The problem.
Copying rule for the data below: pictures stay out, and only the lines from the one with "Davenport, ND" down to the one with "subscription you already", inclusive, are repeated exactly.
########################################
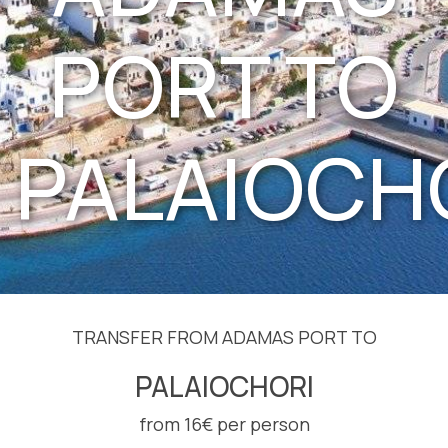
PORT TO
PALAIOCH
TRANSFER FROM ADAMAS PORT TO
PALAIOCHORI
from 16€ per person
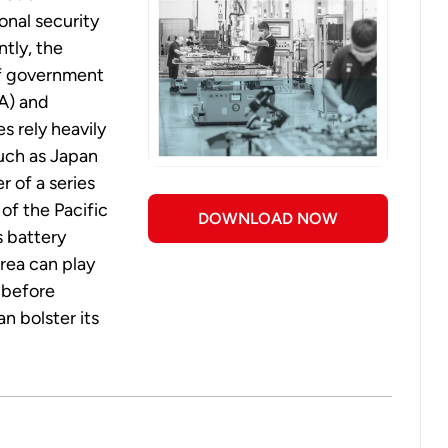
onal security
ntly, the
of government
RA) and
es rely heavily
such as Japan
r of a series
of the Pacific
DOWNLOAD NOW
s battery
rea can play
, before
n bolster its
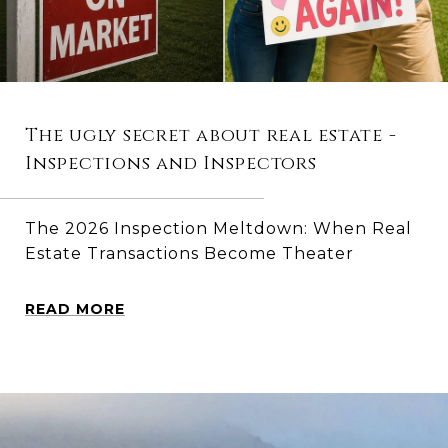
The ugly secret about real estate -
Inspections and Inspectors
The 2026 Inspection Meltdown: When Real
Estate Transactions Become Theater
READ MORE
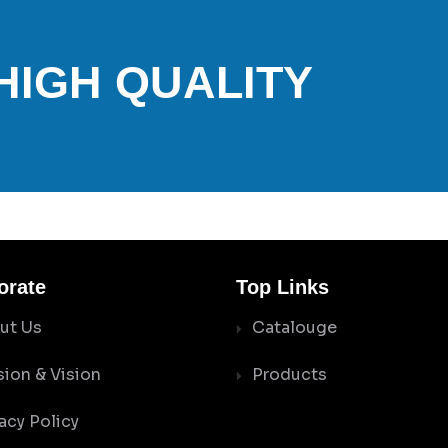
 HIGH QUALITY
orate
Top Links
ut Us
Catalouge
sion & Vision
Products
acy Policy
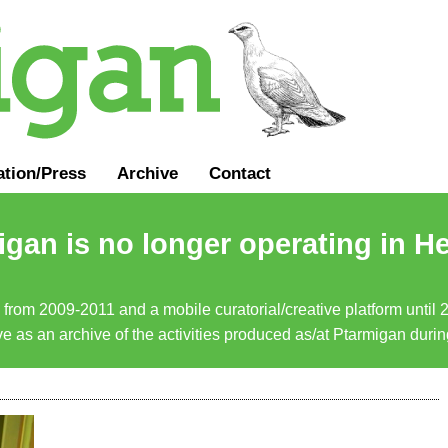
ation
/
Press
Archive
Contact
gan is no longer operating in He
a from 2009-2011 and a mobile curatorial/creative platform until
erve as an archive of the activities produced as/at Ptarmigan duri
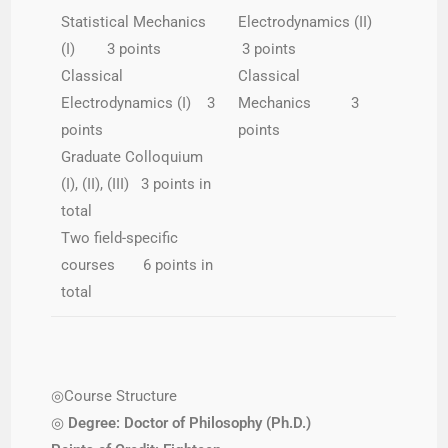
Statistical Mechanics
Electrodynamics (II)
(I) 3 points
3 points
Classical
Classical
Electrodynamics (I) 3
Mechanics 3
points
points
Graduate Colloquium
(I), (II), (III) 3 points in
total
Two field-specific
courses 6 points in
total
◎Course Structure
◎
Degree: Doctor of Philosophy (Ph.D.)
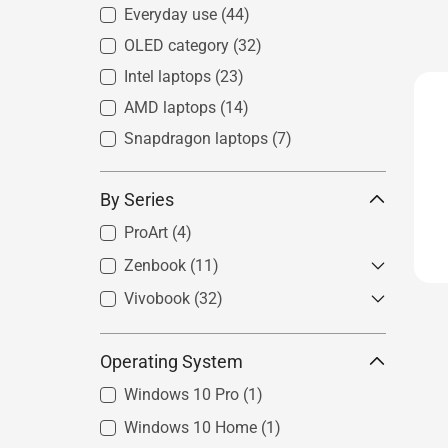
Everyday use
(44)
OLED category
(32)
Intel laptops
(23)
AMD laptops
(14)
Snapdragon laptops
(7)
By Series
ProArt
(4)
Zenbook
(11)
Vivobook
Zenbook S
(32)
(3)
Zenbook
(7)
Vivobook S
(10)
Operating System
Zenbook Flip
(1)
Vivobook
(15)
Zenbook Duo
(2)
Windows 10 Pro
(1)
Windows 10 Home
(1)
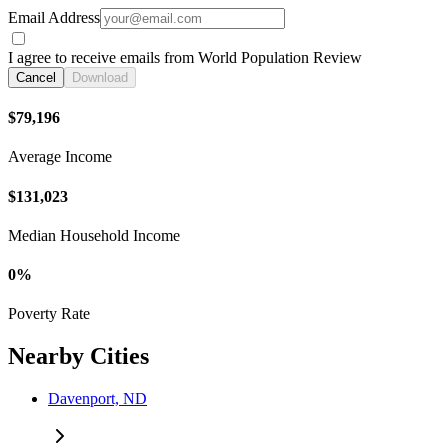
Email Address
I agree to receive emails from World Population Review
Cancel
Download
$79,196
Average Income
$131,023
Median Household Income
0%
Poverty Rate
Nearby Cities
Davenport, ND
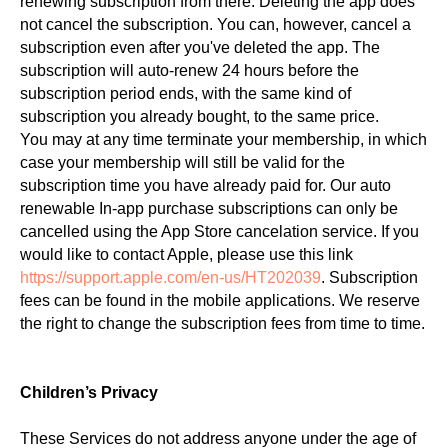
renewing subscription from there. Deleting the app does
not cancel the subscription. You can, however, cancel a
subscription even after you've deleted the app. The
subscription will auto-renew 24 hours before the
subscription period ends, with the same kind of
subscription you already bought, to the same price.
You may at any time terminate your membership, in which
case your membership will still be valid for the
subscription time you have already paid for. Our auto
renewable In-app purchase subscriptions can only be
cancelled using the App Store cancelation service. If you
would like to contact Apple, please use this link
https://support.apple.com/en-us/HT202039
. Subscription
fees can be found in the mobile applications. We reserve
the right to change the subscription fees from time to time.
Children’s Privacy
These Services do not address anyone under the age of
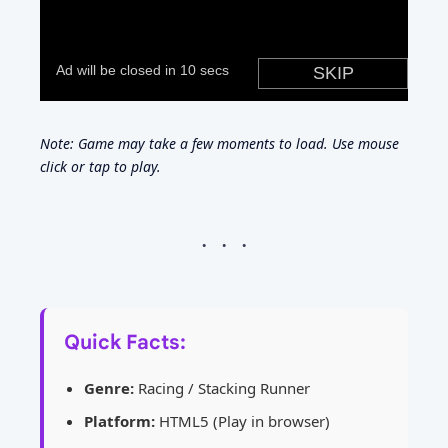
Note: Game may take a few moments to load. Use mouse
click or tap to play.
Quick Facts:
Genre:
Racing / Stacking Runner
Platform:
HTML5 (Play in browser)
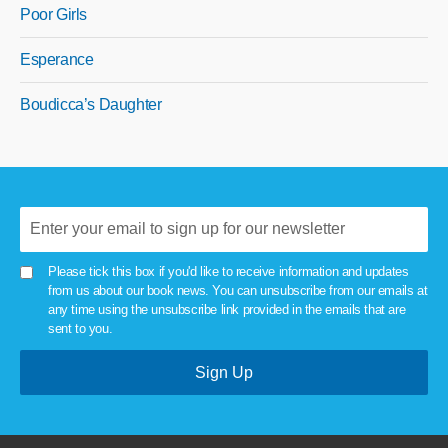
Poor Girls
Esperance
Boudicca’s Daughter
Please tick this box if you'd like to receive information and updates
from us about our book news. You can unsubscribe from our emails at
any time using the unsubscribe link provided in the emails that are
sent to you.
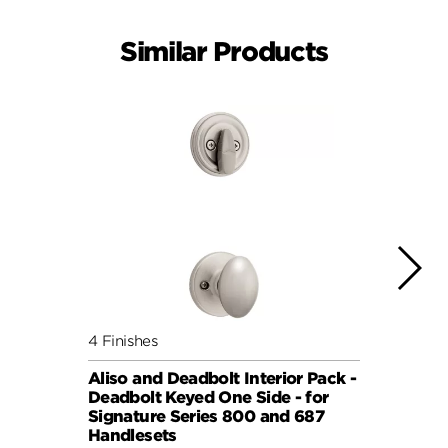
Similar Products
4 Finishes
7 Fini
Aliso and Deadbolt Interior Pack -
Balbo
Deadbolt Keyed One Side - for
Pack 
Signature Series 800 and 687
Keyed
Handlesets
Serie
########################################
Answer section.
Davenport, ND
renewing subscription from there. Deleting the app does
not cancel the subscription. You can, however, cancel a
subscription even after you've deleted the app. The
subscription will auto-renew 24 hours before the
subscription period ends, with the same kind of
subscription you already bought, to the same price.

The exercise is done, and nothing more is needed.